Henry Adams' study of the Republic during the presidencies of Jefferson and Madison is one of the greatest works of scholarship ever written by an American. It also remains one of the most unread works ever since the nine volumes first appeared in 1889-91. Today Adams commands the respect primarily of the philosopher and literary critic. Most contemporary American historians who have succumbed to the trendy "new social history" want their history straight, clear, and simple. Adams' complex mind is too demanding and, in some instances, too depressing. Even neo-conservative intellectuals like Norman Podhoretz have attacked Adams for his alleged "hatred" of America. Yet there are many reasons why Adams should be reappraised as one of the most modern of scholars--and one who perhaps started out loving America too much to avoid being disappointed by its unfulfilled promises.
As to modernity, it should be noted that in some respects Adams anticipated the French "Annales" school of methodology, particularly that of Fernand Braudel. For Adams too became convinced that history begins not so much with a story as a setting. Thus the first six chapters of his "History" provide a descriptive account of climate, soil, geography, population, habits, attitudes, and manners of America and its people in the year 1800. These conditions would be decisive in shaping an American character that wanted most of all to be left alone, untroubled by politics and free of Old World conflicts. Unlike the "Annales" scholar, however, Adams turns to events to show why history would intrude upon the lives of Americans and force them to confront a world of challenge and change. Adams also aimed to show how theory yielded at every turn to events and principles surrendered to circumstances. In Adams' view, history played havoc with American political thought, and the Constitution, originally founded to control power, simply followed the logic of power in the hands of the dominant political party.

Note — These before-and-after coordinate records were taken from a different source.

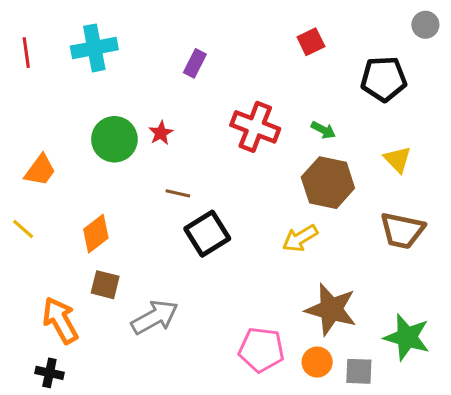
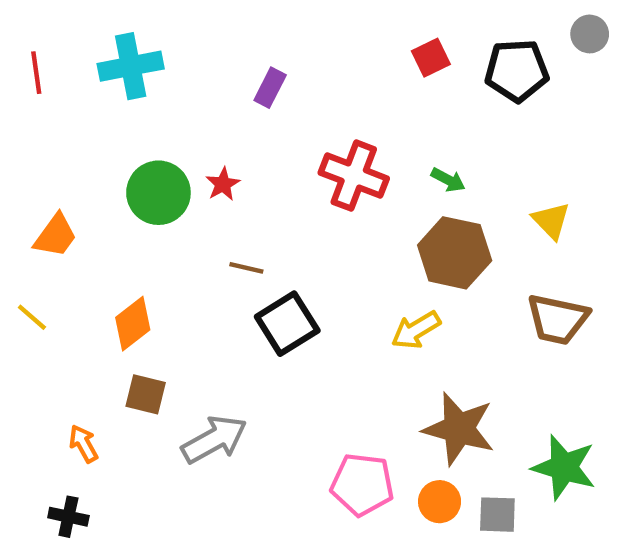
black pentagon: (384, 79) -> (517, 70), moved
orange arrow: (60, 320) -> (83, 444), size x0.6

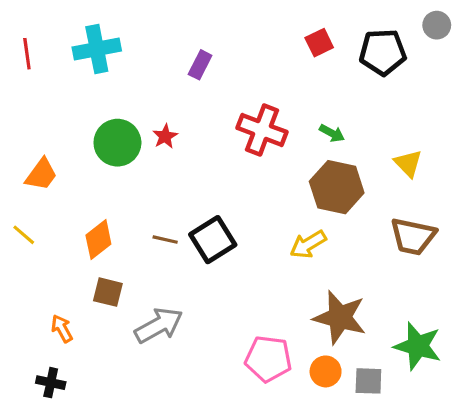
brown line: (246, 268) -> (165, 240), moved

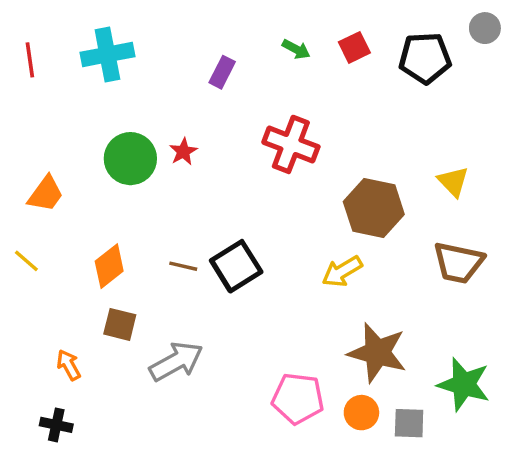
green arrow: (332, 133) -> (296, 49), moved

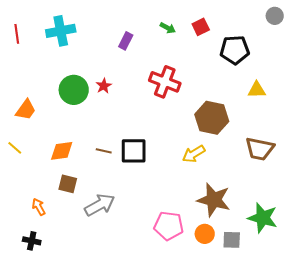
black pentagon: (425, 58) -> (235, 50), moved
yellow triangle: (453, 182) -> (257, 90), moved, turned -48
orange diamond: (109, 266) -> (62, 151), turned 30
black square: (236, 266) -> (134, 151), turned 32

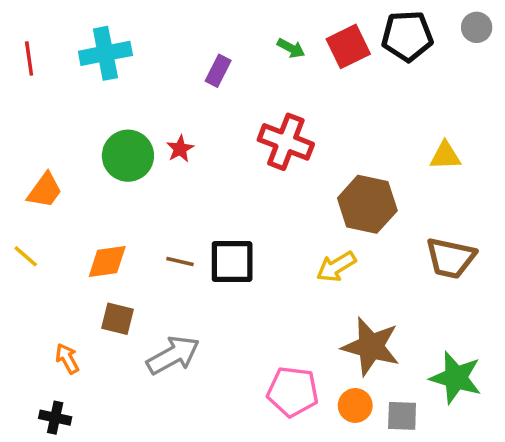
red square: (201, 27) -> (348, 46), size x1.4
black pentagon: (235, 50) -> (407, 36), moved

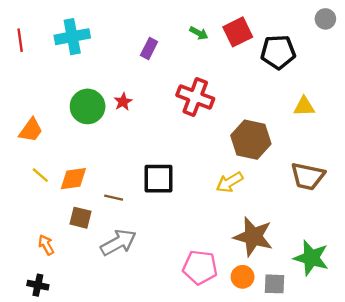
black pentagon: (407, 36) -> (278, 52), moved
yellow line: (26, 256) -> (40, 175), moved
brown line: (180, 262) -> (114, 198), moved

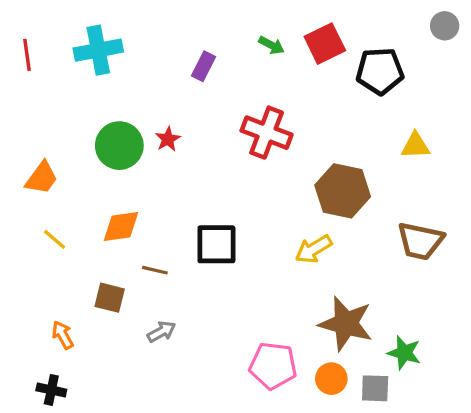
orange diamond: (73, 179) -> (121, 226), moved
gray arrow: (118, 243) -> (161, 332), size x0.6
green star: (311, 258) -> (404, 353), moved, size x0.7

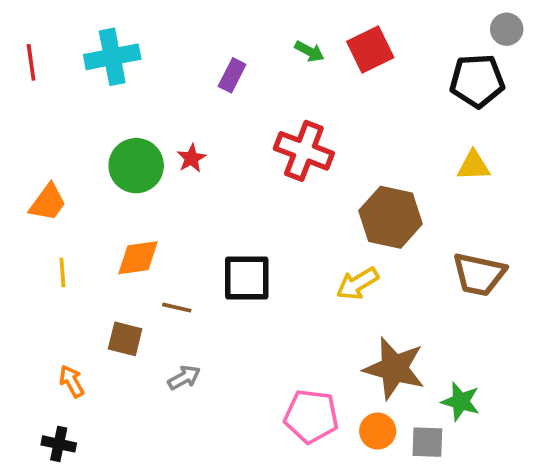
black pentagon: (380, 71) -> (477, 81), moved
yellow line: (55, 239) -> (62, 273), turned 45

Nothing more appalled Adams than to observe statesmen enunciating one set of principles when out of office and, once in the White House, embarking upon an entirely different course of action. Thus Jefferson the Philosopher and Jefferson the President become almost separate entities. The Philosopher wanted to preserve the values of rural life in the name of Republican simplicity, restrict the power of the national government in the interest of human liberty, and uphold the principle of state sovereignty as the best guardian of the will of the majority. The Philosopher also distrusted the power of the Executive and Supreme Court, and he called for a reduction in taxes and the national debt and elimination of the tariff and the Bank of the United States. Jefferson the President, however, violated his own principles in allowing the old Federalist banking system to remain and the debt to increase, in failing to revise the Judiciary Act, and most of all in negotiating the Louisiana Purchase without the advice and consent of Congress, a move that boldly expanded executive power and negated the Philosopher's own strict construction of the Constitution. Jefferson even went so far as to suggest changing the Constitution in order to create an annual fund for public works, arts, education, and for promoting manufacturing.

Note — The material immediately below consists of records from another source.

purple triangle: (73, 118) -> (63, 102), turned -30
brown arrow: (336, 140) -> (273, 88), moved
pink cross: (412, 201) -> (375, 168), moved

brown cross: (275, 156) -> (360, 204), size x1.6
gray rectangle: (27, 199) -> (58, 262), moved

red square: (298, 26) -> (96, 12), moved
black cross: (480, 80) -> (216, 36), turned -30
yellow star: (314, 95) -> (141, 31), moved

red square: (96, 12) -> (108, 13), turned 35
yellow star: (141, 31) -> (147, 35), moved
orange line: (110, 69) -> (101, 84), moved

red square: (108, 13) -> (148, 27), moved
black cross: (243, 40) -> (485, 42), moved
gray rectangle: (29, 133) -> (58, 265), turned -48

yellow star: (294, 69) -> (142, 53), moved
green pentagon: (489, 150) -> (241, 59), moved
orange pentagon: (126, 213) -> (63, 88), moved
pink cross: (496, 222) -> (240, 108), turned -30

Today libertarian conservatives have become impatient with President Reagan for allowing many programs to stand that he had promised to eliminate. In the 19th Century Adams was not opposed to such federal programs--indeed his ancestors, Presidents John Adams and John Quincy Adams, advocated them. What he wanted was statesmen with a consistent theory of government so that principle would guide conduct and theory control power. Instead he observed in Jefferson's America politicians of both parties who "care nothing for fine-spun theories of what government might or might not do, providing government did what they wanted."
In his chapters on James Madison's two administrations Adams take pains to show that the War of 1812 should not have happened. He also takes pleasure in showing how Madison, like Jefferson, violated his own principle of state sovereignty by imposing a maritime embargo on a reluctant nation. The two Virginian Presidents also had to compromise their old classical aversion to war and standing armies, which once had been seen as the beginning of imperialism and the end of Republicanism. Again and again the forces of history compelled Americans to abandon old doctrines, but between 1800 and 1816 not one important thinker came forward with a new theory of politics.
Like Alexis de Tocqueville, Adams came to recognize that it was not politics and government that explained America but society and its people. And he too remained uncertain about the prospect of a society that assumed it could live by bread alone. "What interests were to vivify a society so vast and uniform?" Adams asked on the last page of his masterpiece. "What ideals were to ennoble it? What object, besides physical comfort, must a democratic continent aspire to attain?"
This present two-volume reprint of Adams' original nine-volume work comes as another handsome edition of The Library of America. It is monumental history written with epigrammatical brilliance.